## Exercise requirements
Begin at the line containing "Weshalb wurde ich verwarn" in the records below, end at the line containing "Dublin, Irland", and retype each line in that span exactly. No other line and no image should appear.

[Stored items]
______

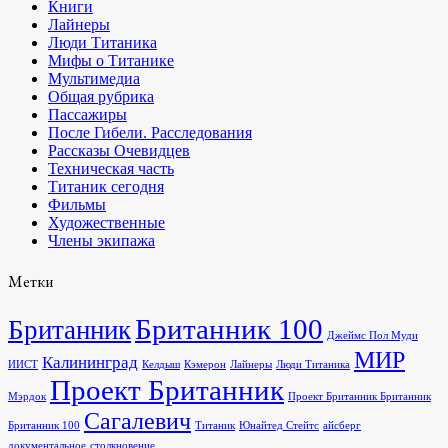
Книги
Лайнеры
Люди Титаника
Мифы о Титанике
Мультимедиа
Общая рубрика
Пассажиры
После Гибели. Расследования
Рассказы Очевидцев
Техническая часть
Титаник сегодня
Фильмы
Художественные
Члены экипажа
Метки
Британник 100
Британник
Джеймс Пол Муди
МИР
Калининград
ИИСТ
Келдыш
Кэмерон
Лайнеры
Люди Титаника
Проект Британник
Мэрдок
Проект Британник Британник
Сагалевич
Британник 100
Титаник
Юнайтед Стейтс
айсберг
документальное
столкновение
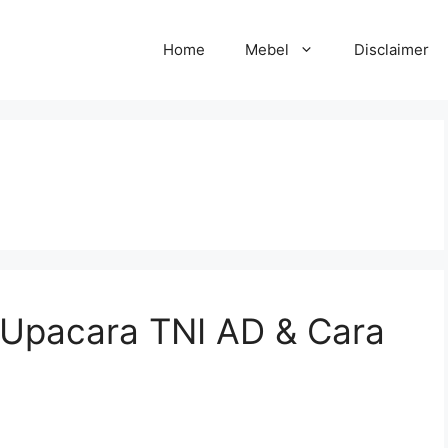
Home
Mebel
Disclaimer
 Upacara TNI AD & Cara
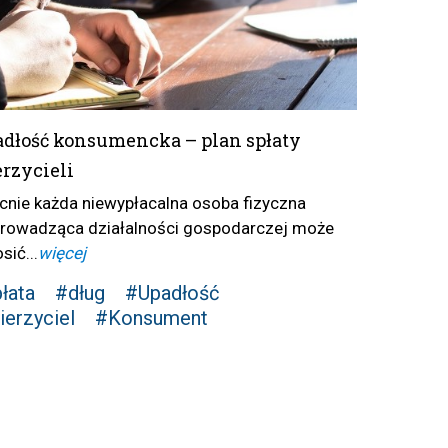
dłość konsumencka – plan spłaty
rzycieli
cnie każda niewypłacalna osoba fizyczna
prowadząca działalności gospodarczej może
sić...
więcej
łata
#dług
#Upadłość
erzyciel
#Konsument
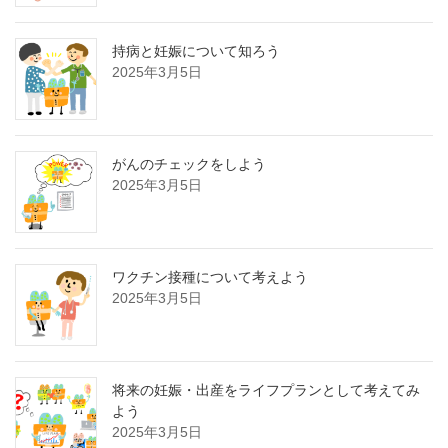
持病と妊娠について知ろう
2025年3月5日
がんのチェックをしよう
2025年3月5日
ワクチン接種について考えよう
2025年3月5日
将来の妊娠・出産をライフプランとして考えてみ
よう
2025年3月5日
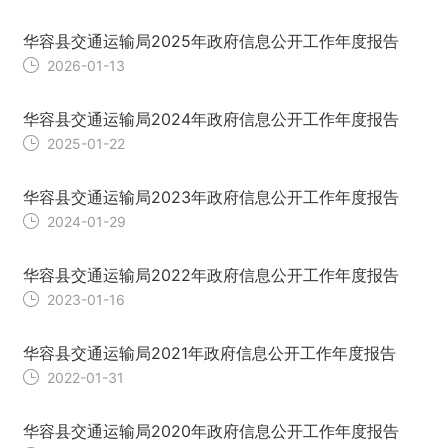
华容县交通运输局2025年政府信息公开工作年度报告
2026-01-13
华容县交通运输局2024年政府信息公开工作年度报告
2025-01-22
华容县交通运输局2023年政府信息公开工作年度报告
2024-01-29
华容县交通运输局2022年政府信息公开工作年度报告
2023-01-16
华容县交通运输局2021年政府信息公开工作年度报告
2022-01-31
华容县交通运输局2020年政府信息公开工作年度报告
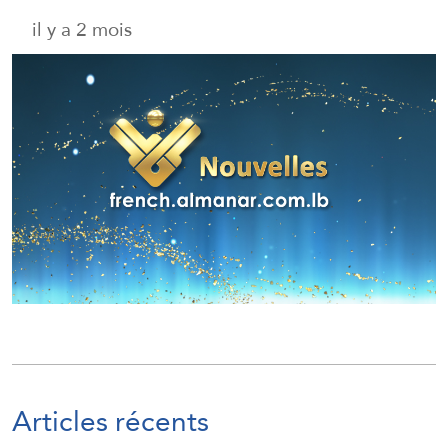
il y a 2 mois
Articles récents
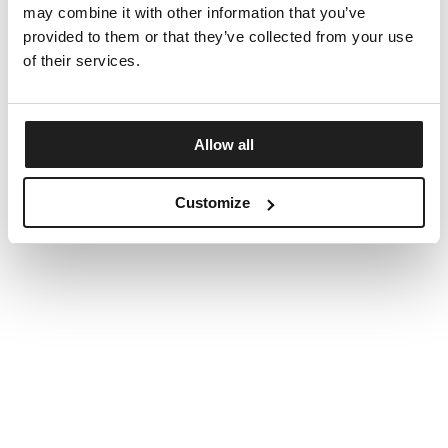
may combine it with other information that you’ve
provided to them or that they’ve collected from your use
of their services.
Allow all
Customize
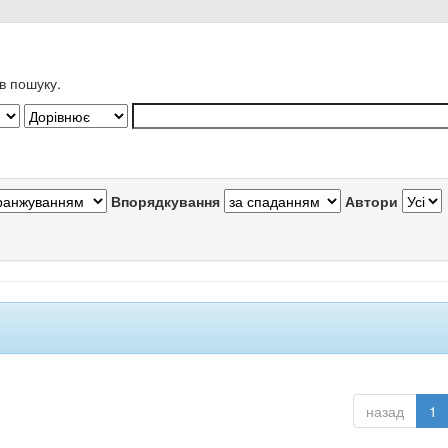
в пошуку.
Впорядкування
Автори
назад
1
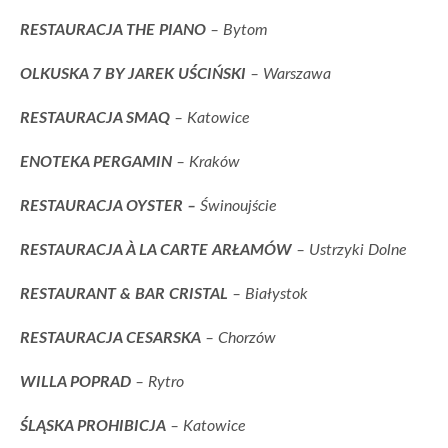
RESTAURACJA THE PIANO
– Bytom
OLKUSKA 7 BY JAREK UŚCIŃSKI
– Warszawa
RESTAURACJA SMAQ
– Katowice
ENOTEKA PERGAMIN
– Kraków
RESTAURACJA OYSTER –
Świnoujście
RESTAURACJA À LA CARTE ARŁAMÓW
– Ustrzyki Dolne
RESTAURANT & BAR CRISTAL
– Białystok
RESTAURACJA CESARSKA
– Chorzów
WILLA POPRAD
– Rytro
ŚLĄSKA PROHIBICJA
– Katowice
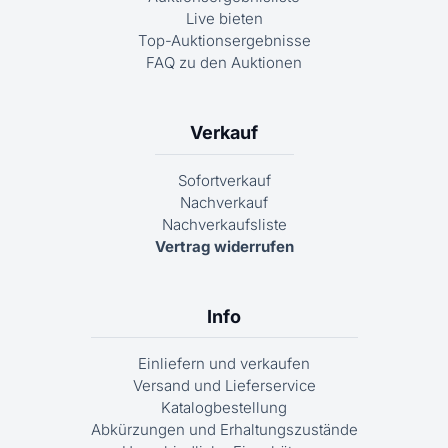
Live bieten
Top-Auktionsergebnisse
FAQ zu den Auktionen
Verkauf
Sofortverkauf
Nachverkauf
Nachverkaufsliste
Vertrag widerrufen
Info
Einliefern und verkaufen
Versand und Lieferservice
Katalogbestellung
Abkürzungen und Erhaltungszustände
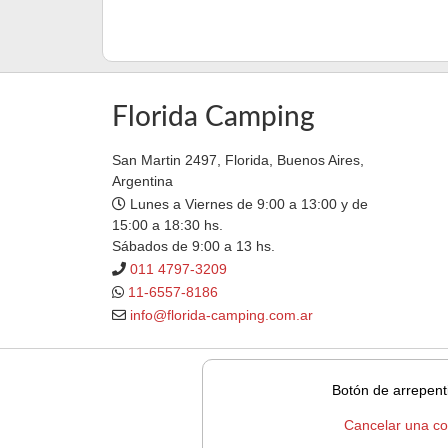
Florida Camping
San Martin 2497, Florida, Buenos Aires,
Argentina
Lunes a Viernes de 9:00 a 13:00 y de
15:00 a 18:30 hs.
Sábados de 9:00 a 13 hs.
011 4797-3209
11-6557-8186
info@florida-camping.com.ar
Botón de arrepent
Cancelar una c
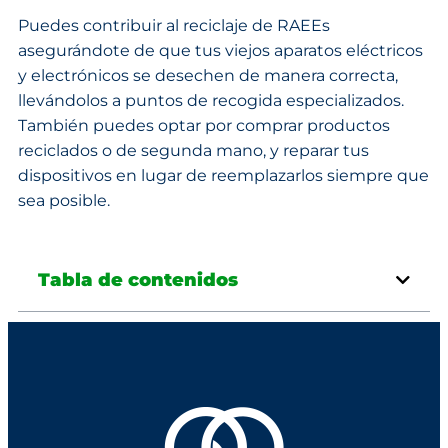
Puedes contribuir al reciclaje de RAEEs
asegurándote de que tus viejos aparatos eléctricos
y electrónicos se desechen de manera correcta,
llevándolos a puntos de recogida especializados.
También puedes optar por comprar productos
reciclados o de segunda mano, y reparar tus
dispositivos en lugar de reemplazarlos siempre que
sea posible.
Tabla de contenidos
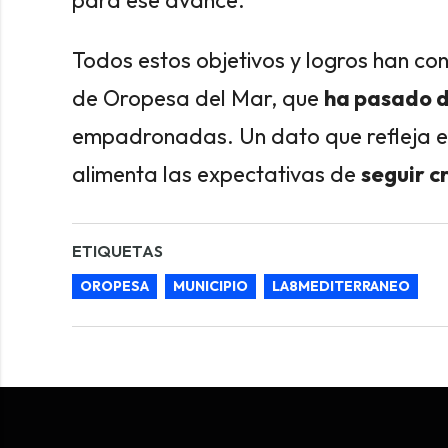
Todos estos objetivos y logros han co
de Oropesa del Mar, que
ha pasado d
empadronadas. Un dato que refleja el
alimenta las expectativas de
seguir c
ETIQUETAS
OROPESA
MUNICIPIO
LA8MEDITERRANEO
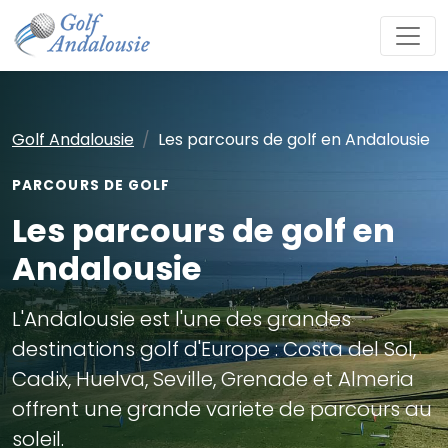
Golf Andalousie
Les parcours de golf en Andalousie
PARCOURS DE GOLF
Les parcours de golf en
Andalousie
L'Andalousie est l'une des grandes
destinations golf d'Europe : Costa del Sol,
Cadix, Huelva, Seville, Grenade et Almeria
offrent une grande variete de parcours au
soleil.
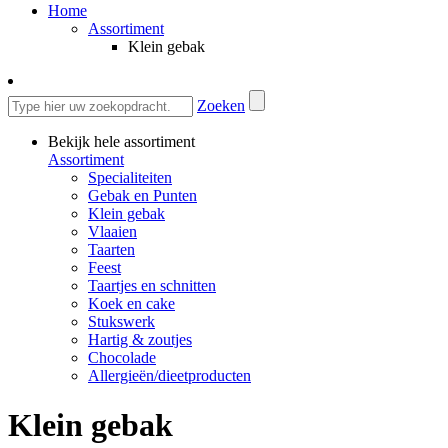
Home
Assortiment
Klein gebak
Zoeken
Bekijk hele assortiment
Assortiment
Specialiteiten
Gebak en Punten
Klein gebak
Vlaaien
Taarten
Feest
Taartjes en schnitten
Koek en cake
Stukswerk
Hartig & zoutjes
Chocolade
Allergieën/dieetproducten
Klein gebak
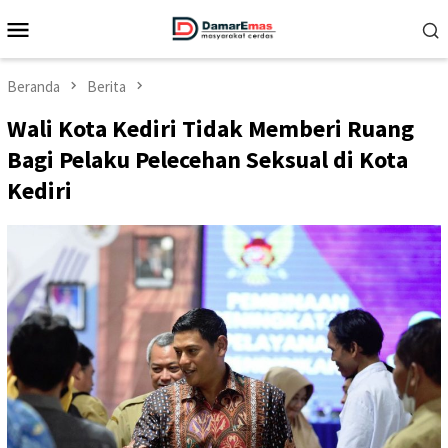
Loncat
Menu
ke
Mobile
konten
Beranda
Berita
Wali Kota Kediri Tidak Memberi Ruang
Bagi Pelaku Pelecehan Seksual di Kota
Kediri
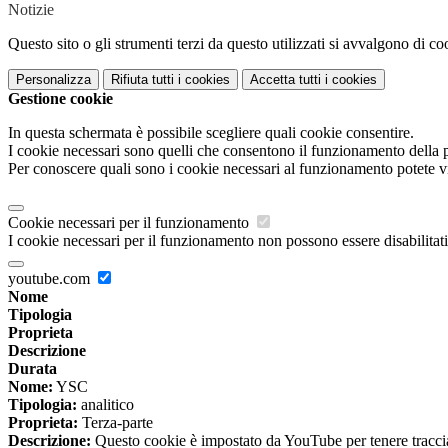
Notizie
Questo sito o gli strumenti terzi da questo utilizzati si avvalgono di coo
Personalizza
Rifiuta tutti
i cookies
Accetta tutti
i cookies
Gestione cookie
In questa schermata è possibile scegliere quali cookie consentire.
I cookie necessari sono quelli che consentono il funzionamento della pi
Per conoscere quali sono i cookie necessari al funzionamento potete v
Cookie necessari per il funzionamento
I cookie necessari per il funzionamento non possono essere disabilitati.
youtube.com
Nome
Tipologia
Proprieta
Descrizione
Durata
Nome:
YSC
Tipologia:
analitico
Proprieta:
Terza-parte
Descrizione:
Questo cookie è impostato da YouTube per tenere traccia 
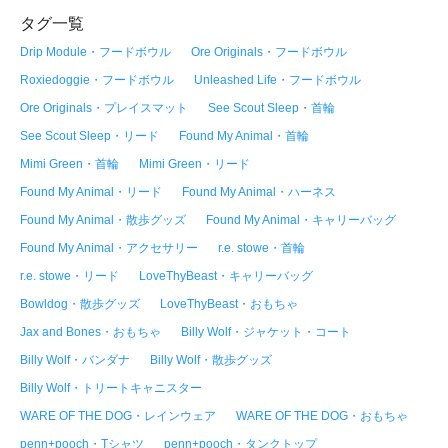
タグ一覧
Drip Module・フードボウル
Ore Originals・フードボウル
Roxiedoggie・フードボウル
Unleashed Life・フードボウル
Ore Originals・プレイスマット
See Scout Sleep・首輪
See Scout Sleep・リード
Found My Animal・首輪
Mimi Green・首輪
Mimi Green・リード
Found My Animal・リード
Found My Animal・ハーネス
Found My Animal・散歩グッズ
Found My Animal・キャリーバッグ
Found My Animal・アクセサリー
r.e. stowe・首輪
r.e. stowe・リード
LoveThyBeast・キャリーバッグ
Bowldog・散歩グッズ
LoveThyBeast・おもちゃ
Jax and Bones・おもちゃ
Billy Wolf・ジャケット・コート
Billy Wolf・バンダナ
Billy Wolf・散歩グッズ
Billy Wolf・トリートキャニスター
WARE OF THE DOG・レインウェア
WARE OF THE DOG・おもちゃ
penn+pooch・Tシャツ
penn+pooch・タンクトップ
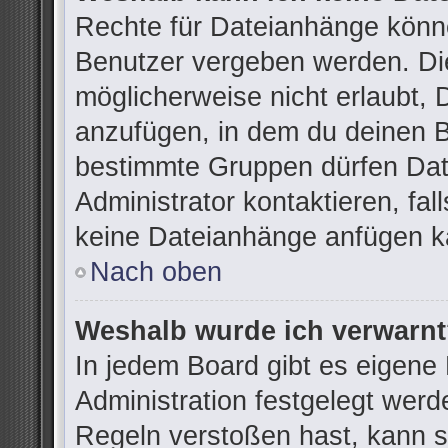
Rechte für Dateianhänge könn
Benutzer vergeben werden. Die
möglicherweise nicht erlaubt,
anzufügen, in dem du deinen B
bestimmte Gruppen dürfen Dat
Administrator kontaktieren, fall
keine Dateianhänge anfügen k
Nach oben
Weshalb wurde ich verwarn
In jedem Board gibt es eigene
Administration festgelegt wer
Regeln verstoßen hast, kann si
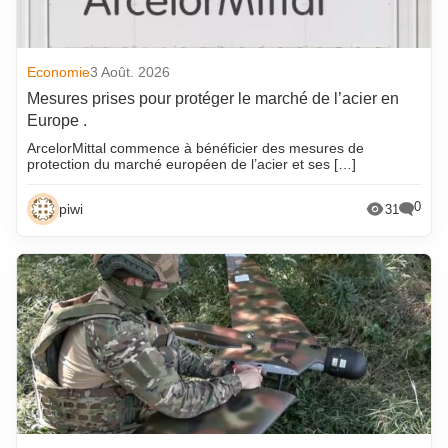
Economie
3 Août. 2026
Mesures prises pour protéger le marché de l’acier en
Europe .
ArcelorMittal commence à bénéficier des mesures de
protection du marché européen de l’acier et ses […]
0
piwi
31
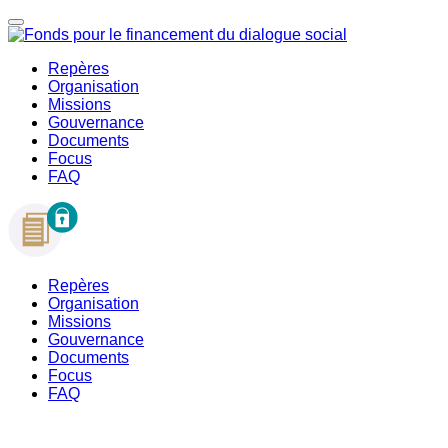
Repères
Organisation
Missions
Gouvernance
Documents
Focus
FAQ
Repères
Organisation
Missions
Gouvernance
Documents
Focus
FAQ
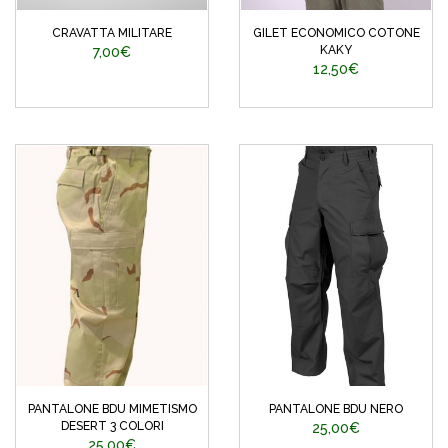
CRAVATTA MILITARE
GILET ECONOMICO COTONE
KAKY
7,00€
12,50€
PANTALONE BDU MIMETISMO
PANTALONE BDU NERO
DESERT 3 COLORI
25,00€
25,00€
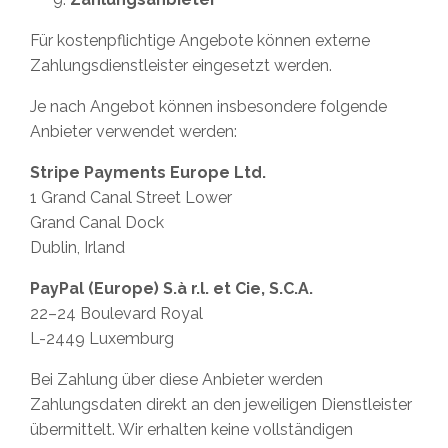
Für kostenpflichtige Angebote können externe
Zahlungsdienstleister eingesetzt werden.
Je nach Angebot können insbesondere folgende
Anbieter verwendet werden:
Stripe Payments Europe Ltd.
1 Grand Canal Street Lower
Grand Canal Dock
Dublin, Irland
PayPal (Europe) S.à r.l. et Cie, S.C.A.
22–24 Boulevard Royal
L-2449 Luxemburg
Bei Zahlung über diese Anbieter werden
Zahlungsdaten direkt an den jeweiligen Dienstleister
übermittelt. Wir erhalten keine vollständigen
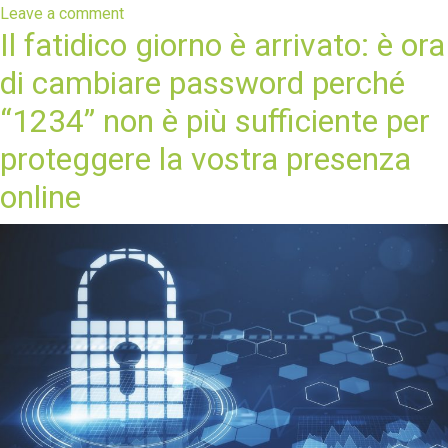
Leave a comment
Il fatidico giorno è arrivato: è ora
di cambiare password perché
“1234” non è più sufficiente per
proteggere la vostra presenza
online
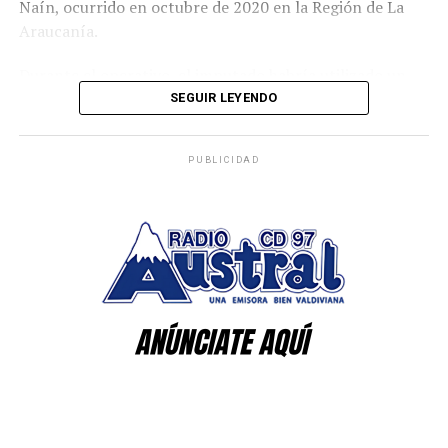
Naín, ocurrido en octubre de 2020 en la Región de La
Naín
Araucanía.
El fiscal Bustos recordó que la investigación por el
Durante el operativo, el imputado habría utilizado un
homicidio del suboficial mayor Eugenio Naín se inició en
revólver para disparar contra los funcionarios policiales,
SEGUIR LEYENDO
2020 y ya cuenta con una persona condenada a 32 años
hiriendo al cabo primero Marco Cosme Barquero, quien
de cárcel, además de otro imputado formalizado cuyo
recibió un impacto balístico en el rostro, y al suboficial
proceso investigativo continúa vigente.
PUBLICIDAD
Roberto Canio Quilaleo, quien resultó con una herida de
bala en el abdomen.
Carlos Cancino Tapia permanecía prófugo desde marzo
de 2021 y era uno de los últimos involucrados
Tras visitar el recinto asistencial, el general Araya
pendientes de captura en esta causa.
señaló que la principal preocupación está centrada en la
recuperación de ambos funcionarios, especialmente del
Respecto de los antecedentes que vincularían al
cabo primero Cosme, quien permanece en estado grave.
detenido con el crimen, el fiscal señaló que existen
diligencias como interceptaciones telefónicas realizadas
“Pude hablar con el suboficial Roberto Canio, que
durante la investigación.
también resultó lesionado y se está recuperando, pero
seguimos preocupados por el cabo primero Marco
Según explicó, en una de estas comunicaciones,
Cosme”, indicó.
registrada en la Región de Los Ríos, personas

______

## Response to this exercise
Weshalb wurde ich verwarn
In jedem Board gibt es eigene
Administration festgelegt wer
Regeln verstoßen hast, kann si
Economie
3 Août. 2026
Mesures prises pour protéger le marché de l’acier en
Europe .
ArcelorMittal commence à bénéficier des mesures de
protection du marché européen de l’acier et ses […]
0
piwi
31
Repères
Organisation
Missions
Gouvernance
Documents
Focus
FAQ
Repères
Organisation
Missions
Gouvernance
Documents
Focus
FAQ
CRAVATTA MILITARE
GILET ECONOMICO COTONE
KAKY
7,00€
12,50€
PANTALONE BDU MIMETISMO
PANTALONE BDU NERO
DESERT 3 COLORI
25,00€
25,00€
Für kostenpflichtige Angebote können externe
Zahlungsdienstleister eingesetzt werden.
Je nach Angebot können insbesondere folgende
Anbieter verwendet werden:
Stripe Payments Europe Ltd.
1 Grand Canal Street Lower
Grand Canal Dock
Dublin, Irland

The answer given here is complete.